Russian Banks Set Sights on Central Asia

Russian commercial banks are increasingly setting their sights on Central Asia, hoping to gain access to new financial markets and get an inside track on future state privatizations.

Although facing resistance from local and national banks that fear being dominated by their heavyweight counterparts from abroad, Russian lenders -- sometimes in partnership with less developed native institutions -- are aggressively plowing into Kazakhstan, Kyrgyzstan and other former Soviet republics with new branches and investments.

Moscow-based Alfa-Kapital recently became the fourth Russian bank to set up shop in Kazakhstan, with a branch backed by $1.5 million in charter capital. It follows on the heels of BAM-Kredit, Neftekhimbank and Evraziisky Bank.

"Privatization will start soon in Kazakhstan, and we'll be there to take part in it," said Sergei Komarov, head of Alfa-Bank's branches department.

Such interest has inevitably bred some suspicion and resentment in Central Asia.

"Against the background of local banks, Russian banks, with their assets, look like big structures," said Vadim Kisin, deputy minister of Russia's CIS Ministry. "National banks of independent states are afraid of competition because we are really strong."

Andrei Milov, head of the branches department for Rossiisky Kredit Bank, acknowledged that "the widening of financial networks in the CIS is a delicate issue."

"Sometimes informational leaks brought tensions in relations with the national bank in the country, and it started to delay decisions," Milov said.

Nevertheless, Rossiisky Kredit intends to open a bank in Kyrgyzstan with a charter capital of $1 million in partnership with a local bank. The institution will be called Rossiisky Kredit, and the controlling package will be held by the Russian side.

Rossiisky Kredit already controls its branch of the same name in Turkmenia.

Inkombank, one of Russia's fastest growing and biggest lenders, is now hoping to penetrate neighboring markets by opening branches in Belarus, Kazakhstan and Ukraine.
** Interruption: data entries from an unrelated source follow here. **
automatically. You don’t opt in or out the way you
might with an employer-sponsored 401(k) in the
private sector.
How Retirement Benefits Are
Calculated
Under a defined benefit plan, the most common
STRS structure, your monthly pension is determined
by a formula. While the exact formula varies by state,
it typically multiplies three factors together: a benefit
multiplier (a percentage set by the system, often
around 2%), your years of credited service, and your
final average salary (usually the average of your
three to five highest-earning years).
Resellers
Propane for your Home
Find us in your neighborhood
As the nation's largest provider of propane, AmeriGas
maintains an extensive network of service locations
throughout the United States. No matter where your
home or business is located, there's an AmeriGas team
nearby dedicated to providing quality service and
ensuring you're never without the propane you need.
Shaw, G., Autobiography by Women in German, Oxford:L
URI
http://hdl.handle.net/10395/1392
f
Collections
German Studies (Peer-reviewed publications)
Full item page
"Our clients have interests in these regions, and we'll provide service for them," Inkombank press secretary Sergei Zatsepilov said. "We think that the single economic space can be restored, therefore the recovery of old ties and search for new forms of cooperation become vitally important for enterprises." Moscow's Avtobank is setting up farther afield, in Kyrgyzstan. Together with the domestic Ak-Niet bank it established a joint venture with $1 million in charter capital. The controlling stake belongs to Avtobank.
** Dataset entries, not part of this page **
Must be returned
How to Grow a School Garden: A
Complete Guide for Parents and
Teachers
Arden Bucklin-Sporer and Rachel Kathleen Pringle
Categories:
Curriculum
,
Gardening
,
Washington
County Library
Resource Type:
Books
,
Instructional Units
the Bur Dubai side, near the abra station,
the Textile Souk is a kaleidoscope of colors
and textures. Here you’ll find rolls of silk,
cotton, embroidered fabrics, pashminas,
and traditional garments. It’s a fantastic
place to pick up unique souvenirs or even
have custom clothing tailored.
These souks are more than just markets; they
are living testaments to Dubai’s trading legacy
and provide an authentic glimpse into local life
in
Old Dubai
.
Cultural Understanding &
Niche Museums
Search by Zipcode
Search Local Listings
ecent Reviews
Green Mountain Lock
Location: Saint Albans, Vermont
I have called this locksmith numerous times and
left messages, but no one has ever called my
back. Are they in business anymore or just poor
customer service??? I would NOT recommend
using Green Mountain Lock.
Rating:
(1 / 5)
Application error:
The new institution will provide cash-account services for local clients, securities trading, interbank credits, bank cards and investment, officials said. It plans especially to attract representatives of local mineral industries and manufacturers of consumer goods.

Alfa-Bank's Kazakhstan branch is focused on providing services primarily for the industrial and trade interests of the Alfa-Group consortium, which includes Alfa-Bank, Komarov said.
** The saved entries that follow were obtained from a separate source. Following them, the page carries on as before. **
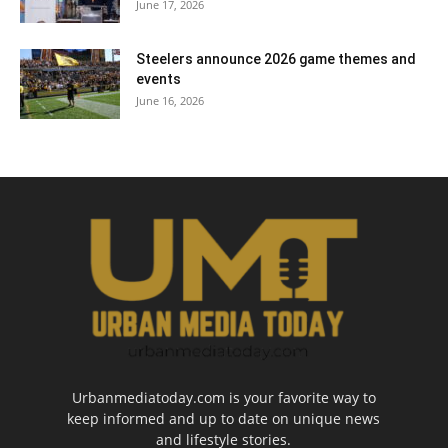
June 17, 2026
Steelers announce 2026 game themes and
events
June 16, 2026
Urbanmediatoday.com is your favorite way to
keep informed and up to date on unique news
and lifestyle stories.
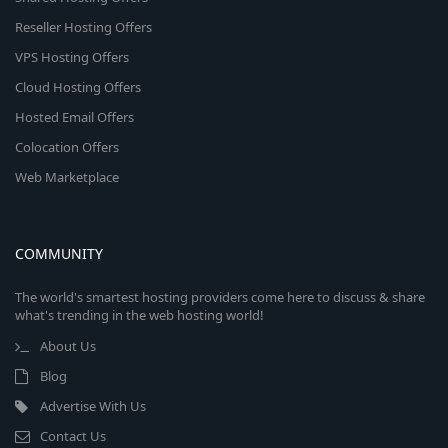
Reseller Hosting Offers
VPS Hosting Offers
Cloud Hosting Offers
Hosted Email Offers
Colocation Offers
Web Marketplace
COMMUNITY
The world's smartest hosting providers come here to discuss & share
what's trending in the web hosting world!
About Us
Blog
Advertise With Us
Contact Us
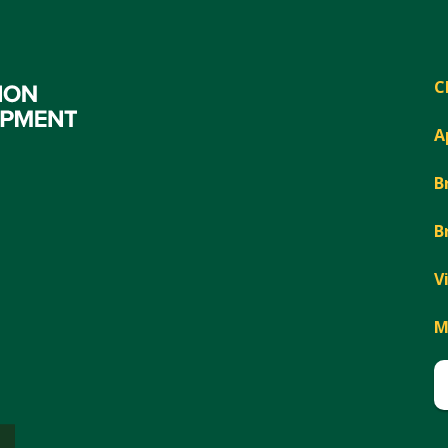
C
A
B
B
V
M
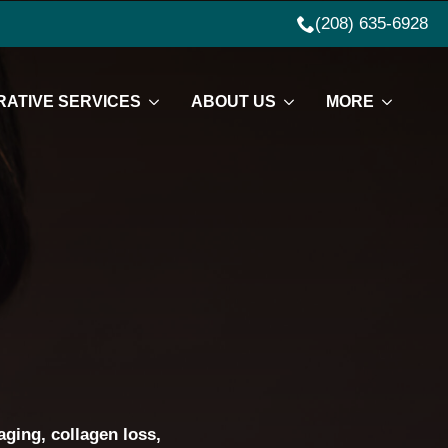
(208) 635-6928
ATIVE SERVICES
ABOUT US
MORE
aging, collagen loss,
"We have longstanding trade contacts with Kazakhstan and had to overcome problems associated with payments and slow transactions," he said. "Therefore, we decided that it would be better to open a subsidiary bank," Komarov said, noting "numerous bureaucratic obstacles" before opening the branch with only local employees.

Russian bankers stress that opening branches in the CIS states will provide them with flexible capital.

"Kyrgyzstan is the most interesting country for exporting capital," Natalya Raevskaya, chairman of Avtobank's board of directors, said at a recent press conference.

But Alfa-Bank's Komarov stressed that "pumping Kazakh money into Russia is not our goal."

"We'll work on the local markets," he said.